Transcribed page contents:

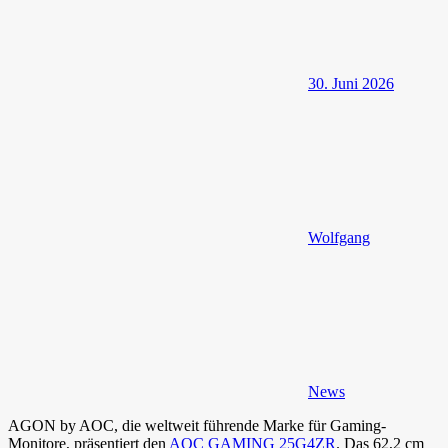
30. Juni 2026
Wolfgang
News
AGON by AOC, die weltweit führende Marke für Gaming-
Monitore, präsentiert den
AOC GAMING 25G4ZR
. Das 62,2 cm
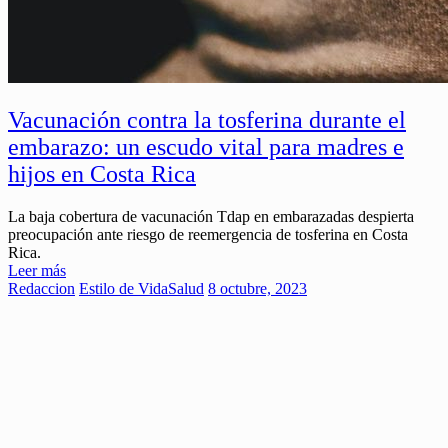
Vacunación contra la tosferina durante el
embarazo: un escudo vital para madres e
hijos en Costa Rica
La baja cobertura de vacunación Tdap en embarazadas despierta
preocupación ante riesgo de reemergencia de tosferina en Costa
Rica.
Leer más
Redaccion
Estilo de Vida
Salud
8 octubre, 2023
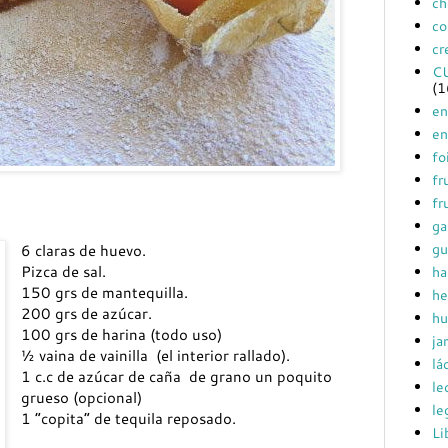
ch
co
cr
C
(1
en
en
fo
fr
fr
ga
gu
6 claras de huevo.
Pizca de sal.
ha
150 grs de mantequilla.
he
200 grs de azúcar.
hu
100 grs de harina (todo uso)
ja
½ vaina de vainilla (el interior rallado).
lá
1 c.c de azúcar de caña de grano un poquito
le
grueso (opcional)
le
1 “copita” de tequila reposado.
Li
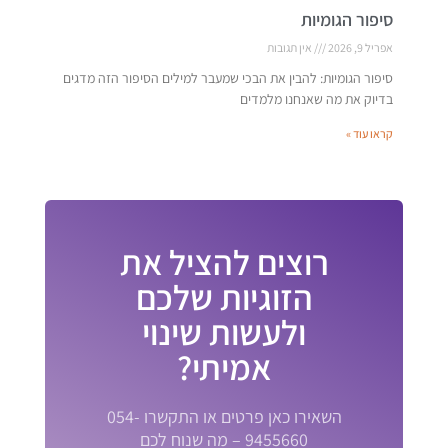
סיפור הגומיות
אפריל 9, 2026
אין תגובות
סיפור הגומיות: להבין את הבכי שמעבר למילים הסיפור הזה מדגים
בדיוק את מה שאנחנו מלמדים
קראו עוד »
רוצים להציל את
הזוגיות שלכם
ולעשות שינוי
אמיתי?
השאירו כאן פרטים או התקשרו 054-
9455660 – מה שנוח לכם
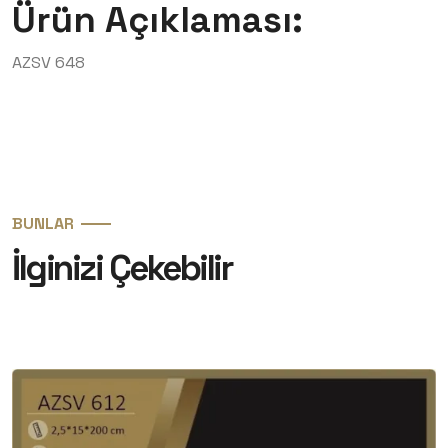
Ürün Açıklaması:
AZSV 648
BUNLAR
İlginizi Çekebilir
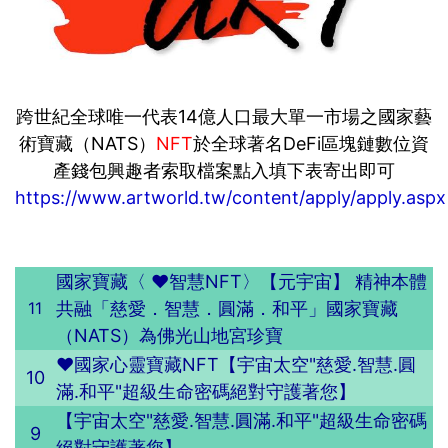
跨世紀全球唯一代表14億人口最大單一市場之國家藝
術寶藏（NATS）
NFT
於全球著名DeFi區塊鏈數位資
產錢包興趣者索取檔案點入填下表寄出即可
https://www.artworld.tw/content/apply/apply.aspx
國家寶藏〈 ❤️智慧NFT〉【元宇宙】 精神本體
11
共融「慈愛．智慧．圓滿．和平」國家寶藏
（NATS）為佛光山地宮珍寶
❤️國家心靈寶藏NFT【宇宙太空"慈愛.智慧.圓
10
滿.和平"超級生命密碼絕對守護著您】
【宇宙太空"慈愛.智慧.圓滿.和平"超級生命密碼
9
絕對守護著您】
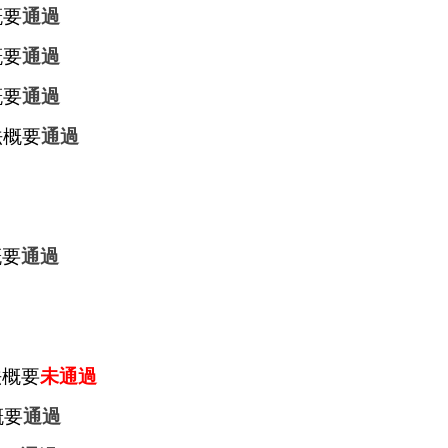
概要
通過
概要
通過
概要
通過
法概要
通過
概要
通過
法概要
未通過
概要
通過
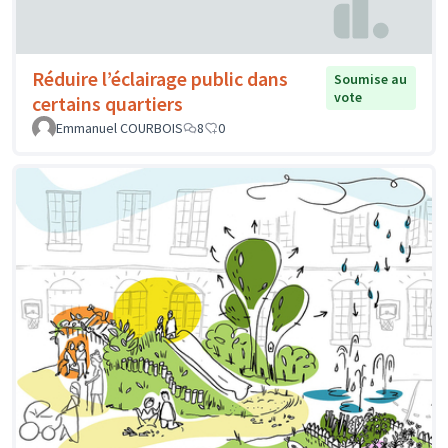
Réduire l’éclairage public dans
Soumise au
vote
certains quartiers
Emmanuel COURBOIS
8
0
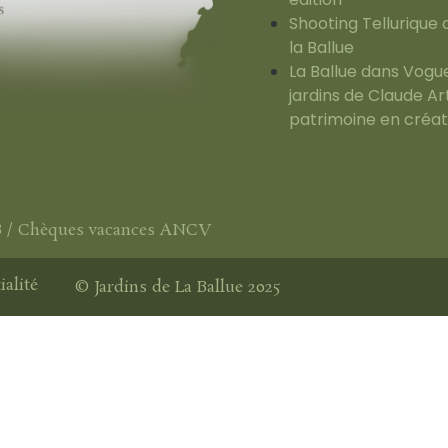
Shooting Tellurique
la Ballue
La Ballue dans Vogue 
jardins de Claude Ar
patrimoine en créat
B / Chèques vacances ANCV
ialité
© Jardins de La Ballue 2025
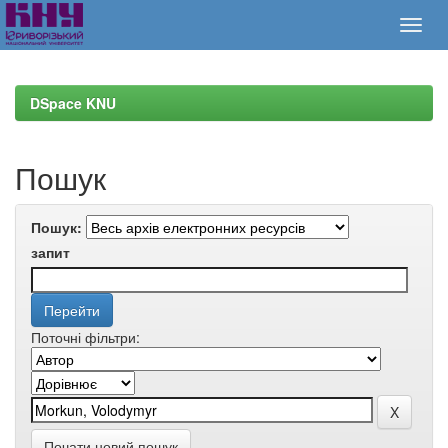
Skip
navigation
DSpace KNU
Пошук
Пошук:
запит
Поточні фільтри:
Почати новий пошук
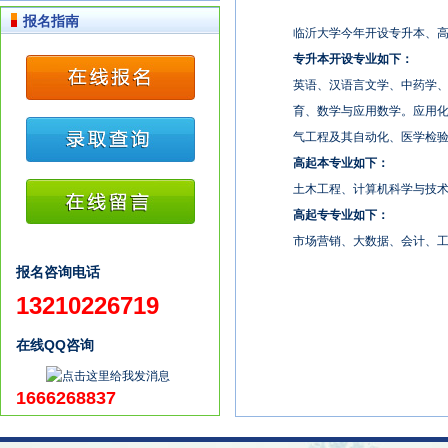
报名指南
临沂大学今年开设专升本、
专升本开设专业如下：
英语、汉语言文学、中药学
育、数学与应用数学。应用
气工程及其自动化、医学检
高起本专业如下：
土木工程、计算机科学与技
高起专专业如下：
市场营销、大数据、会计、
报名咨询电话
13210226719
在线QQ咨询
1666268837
---
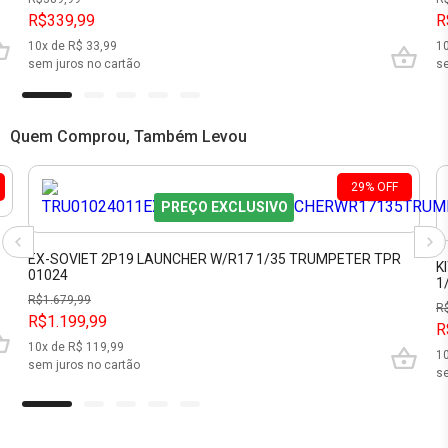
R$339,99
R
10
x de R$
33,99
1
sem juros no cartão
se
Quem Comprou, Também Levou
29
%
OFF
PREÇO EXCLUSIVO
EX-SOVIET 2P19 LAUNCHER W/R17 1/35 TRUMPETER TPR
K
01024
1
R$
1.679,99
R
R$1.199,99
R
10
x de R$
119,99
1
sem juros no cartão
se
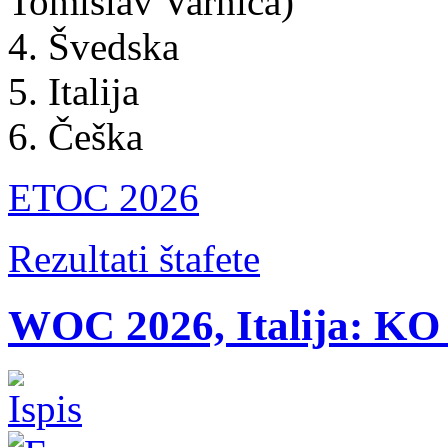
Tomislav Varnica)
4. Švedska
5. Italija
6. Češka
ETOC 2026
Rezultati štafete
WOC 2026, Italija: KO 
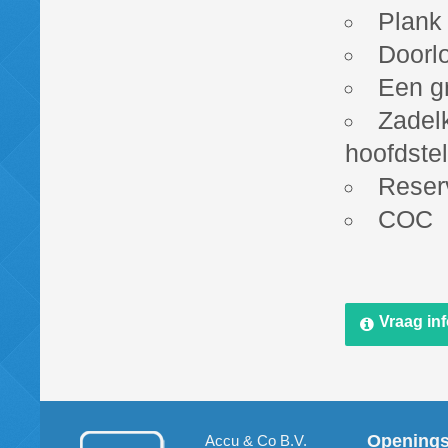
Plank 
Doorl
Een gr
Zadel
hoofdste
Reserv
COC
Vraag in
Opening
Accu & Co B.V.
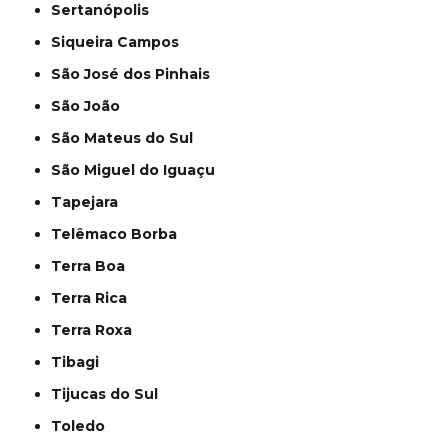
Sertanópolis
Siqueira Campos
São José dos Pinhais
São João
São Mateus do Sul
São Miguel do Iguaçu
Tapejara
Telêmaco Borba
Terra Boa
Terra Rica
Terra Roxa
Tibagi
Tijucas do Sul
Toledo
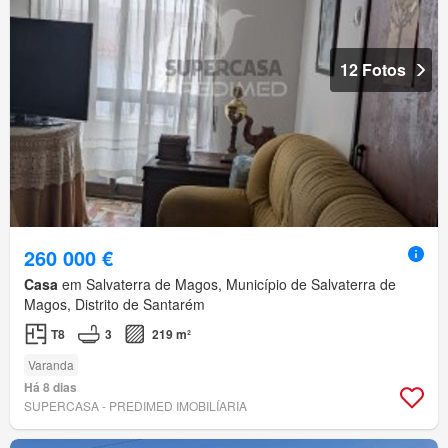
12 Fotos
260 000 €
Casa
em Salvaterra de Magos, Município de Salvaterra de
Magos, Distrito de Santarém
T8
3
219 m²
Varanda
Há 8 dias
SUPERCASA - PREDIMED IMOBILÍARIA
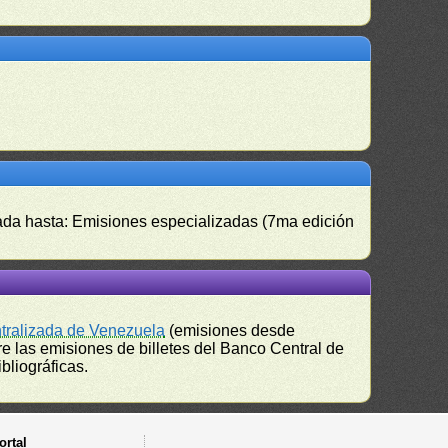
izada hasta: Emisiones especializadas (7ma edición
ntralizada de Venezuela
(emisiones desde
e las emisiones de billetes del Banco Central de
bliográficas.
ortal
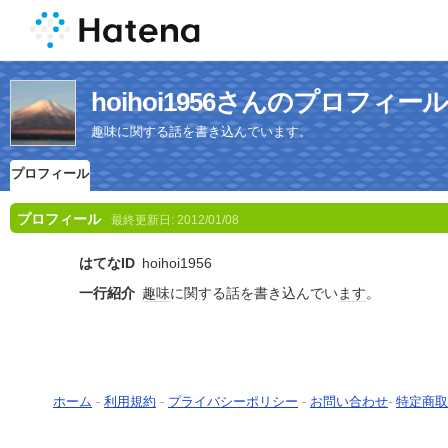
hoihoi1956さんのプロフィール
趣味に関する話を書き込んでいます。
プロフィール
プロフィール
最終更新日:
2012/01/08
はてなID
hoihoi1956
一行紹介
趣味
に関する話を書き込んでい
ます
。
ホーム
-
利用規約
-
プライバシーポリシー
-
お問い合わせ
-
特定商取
--
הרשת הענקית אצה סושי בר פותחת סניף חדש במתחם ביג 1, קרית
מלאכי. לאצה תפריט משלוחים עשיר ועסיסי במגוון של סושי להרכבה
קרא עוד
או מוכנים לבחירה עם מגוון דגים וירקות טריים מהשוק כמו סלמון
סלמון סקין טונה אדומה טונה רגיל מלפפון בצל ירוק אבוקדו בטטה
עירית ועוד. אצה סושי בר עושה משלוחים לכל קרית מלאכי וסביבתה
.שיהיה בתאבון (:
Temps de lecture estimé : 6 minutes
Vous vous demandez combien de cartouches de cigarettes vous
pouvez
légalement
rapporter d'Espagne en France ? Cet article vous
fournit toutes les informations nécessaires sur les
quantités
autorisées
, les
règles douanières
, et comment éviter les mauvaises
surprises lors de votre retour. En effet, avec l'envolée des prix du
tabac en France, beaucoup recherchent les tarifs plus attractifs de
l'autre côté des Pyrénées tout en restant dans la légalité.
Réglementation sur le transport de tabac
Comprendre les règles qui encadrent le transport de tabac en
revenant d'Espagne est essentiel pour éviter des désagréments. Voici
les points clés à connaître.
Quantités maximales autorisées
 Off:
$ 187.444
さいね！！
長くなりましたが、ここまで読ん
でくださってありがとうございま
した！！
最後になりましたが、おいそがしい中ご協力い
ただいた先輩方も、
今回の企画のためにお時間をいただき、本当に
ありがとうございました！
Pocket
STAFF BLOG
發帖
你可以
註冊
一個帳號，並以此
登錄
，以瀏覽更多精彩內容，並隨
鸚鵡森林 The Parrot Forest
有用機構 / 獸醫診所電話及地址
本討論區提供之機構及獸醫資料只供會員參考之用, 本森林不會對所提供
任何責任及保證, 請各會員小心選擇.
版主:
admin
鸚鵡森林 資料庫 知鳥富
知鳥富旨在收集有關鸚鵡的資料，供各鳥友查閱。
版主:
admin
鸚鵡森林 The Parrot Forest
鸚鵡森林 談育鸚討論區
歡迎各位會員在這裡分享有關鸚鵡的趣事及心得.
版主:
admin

__Instructions to follow__:
Pull out all lines from the entries above that include the word "Ballue".

__Solution to this exercise__:
la Ballue
La Ballue dans Vogue 
© Jardins de La Ballue 2025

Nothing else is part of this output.